Available data:

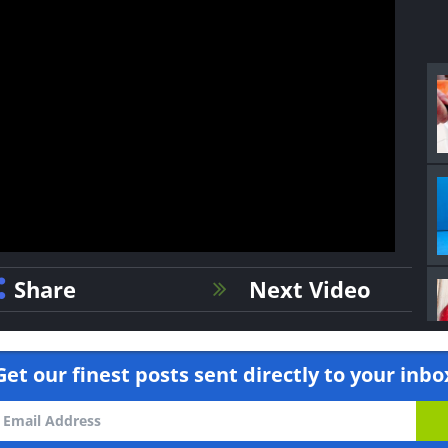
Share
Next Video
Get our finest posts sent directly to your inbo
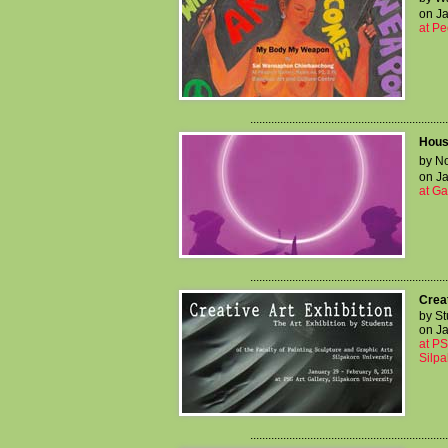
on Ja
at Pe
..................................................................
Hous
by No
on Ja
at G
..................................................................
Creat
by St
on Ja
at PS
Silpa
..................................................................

What is needed:
All of the data, minus its pictures, should be repeated exactly.

Exercise solution:
Share
Next Video
Get our finest posts sent directly to your inbo
on Ja
at Pe
..................................................................
Hous
by No
on Ja
at G
..................................................................
Creat
by St
on Ja
at PS
Silpa
..................................................................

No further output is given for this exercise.